Prometheus doesn't try to lock you into it's ecosystem - in fact it makes it straightforward to both get data both in and out. This reduces operational overhead and allows for smoother transitions between monitoring systems.

To demonstrate this, let's write a trivial Python program that exposes Prometheus metrics and also writes them to Graphite.

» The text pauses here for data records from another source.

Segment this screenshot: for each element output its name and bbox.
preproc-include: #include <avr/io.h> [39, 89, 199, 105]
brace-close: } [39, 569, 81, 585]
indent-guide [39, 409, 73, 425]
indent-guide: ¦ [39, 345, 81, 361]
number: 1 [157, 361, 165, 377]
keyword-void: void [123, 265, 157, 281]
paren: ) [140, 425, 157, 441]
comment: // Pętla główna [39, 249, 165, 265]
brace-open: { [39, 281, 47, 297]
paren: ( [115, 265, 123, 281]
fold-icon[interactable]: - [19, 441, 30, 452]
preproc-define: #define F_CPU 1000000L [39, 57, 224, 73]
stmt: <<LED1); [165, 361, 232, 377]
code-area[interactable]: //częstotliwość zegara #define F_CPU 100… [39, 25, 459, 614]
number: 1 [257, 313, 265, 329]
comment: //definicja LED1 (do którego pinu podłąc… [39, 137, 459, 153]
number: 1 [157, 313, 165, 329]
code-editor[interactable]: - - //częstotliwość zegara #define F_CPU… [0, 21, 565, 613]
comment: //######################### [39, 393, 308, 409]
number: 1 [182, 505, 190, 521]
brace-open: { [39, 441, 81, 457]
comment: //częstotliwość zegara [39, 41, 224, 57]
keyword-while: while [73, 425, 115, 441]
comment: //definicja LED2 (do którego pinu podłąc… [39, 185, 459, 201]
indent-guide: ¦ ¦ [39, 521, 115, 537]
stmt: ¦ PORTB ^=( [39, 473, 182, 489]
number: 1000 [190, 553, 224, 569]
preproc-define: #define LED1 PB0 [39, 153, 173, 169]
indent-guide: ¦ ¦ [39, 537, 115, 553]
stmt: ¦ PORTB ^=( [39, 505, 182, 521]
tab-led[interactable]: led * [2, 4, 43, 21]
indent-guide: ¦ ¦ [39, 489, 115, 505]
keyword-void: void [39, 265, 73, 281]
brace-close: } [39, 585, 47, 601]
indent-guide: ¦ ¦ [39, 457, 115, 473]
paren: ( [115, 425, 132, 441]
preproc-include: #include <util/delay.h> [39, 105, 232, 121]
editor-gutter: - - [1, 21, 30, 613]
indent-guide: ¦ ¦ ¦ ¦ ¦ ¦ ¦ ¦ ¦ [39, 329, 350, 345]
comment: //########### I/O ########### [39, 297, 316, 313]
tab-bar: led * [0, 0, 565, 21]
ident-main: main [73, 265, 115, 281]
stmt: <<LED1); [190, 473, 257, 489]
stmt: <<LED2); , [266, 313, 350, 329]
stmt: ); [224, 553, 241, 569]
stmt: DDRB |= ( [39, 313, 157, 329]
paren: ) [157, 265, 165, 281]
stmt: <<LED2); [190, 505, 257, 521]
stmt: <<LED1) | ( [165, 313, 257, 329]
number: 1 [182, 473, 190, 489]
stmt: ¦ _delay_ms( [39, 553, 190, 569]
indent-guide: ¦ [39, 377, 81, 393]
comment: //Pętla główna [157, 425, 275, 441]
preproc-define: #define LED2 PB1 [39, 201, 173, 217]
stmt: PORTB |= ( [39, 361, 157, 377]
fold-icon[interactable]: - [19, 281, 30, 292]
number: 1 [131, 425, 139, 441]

First install the Prometheus Python client:

pip install prometheus_client

Next create and run the program:

cat <<'EOF' > demo.py
from prometheus_client import start_http_server, Summary
from prometheus_client.bridge.graphite import GraphiteBridge
import random
import time

REQUEST_TIME = Summary('request_processing_seconds', 
        'Time spent processing request')

@REQUEST_TIME.time()
def process_request(t):
    """A dummy function that takes some time."""
    time.sleep(t)

if __name__ == '__main__':
    # Start up the server to expose the Prometheus metrics.
    start_http_server(8000)

    # Push to graphite every 10 seconds
    gb = GraphiteBridge(('graphite.your.org', 2003))
    gb.start(10)

    # Generate some requests.
    while True:
        process_request(random.random())
EOF
python demo.py

If you visit http://localhost:8000/metrics you'll see the Prometheus metrics, and they're there in your Graphite console too:

This ability to talk to multiple monitoring systems means that you as a library author can instrument your code with a Prometheus client library without having to worry about which monitoring systems your users are using. Your users also benefit as they can take advantage of your instrumentation without having to install a new monitoring system!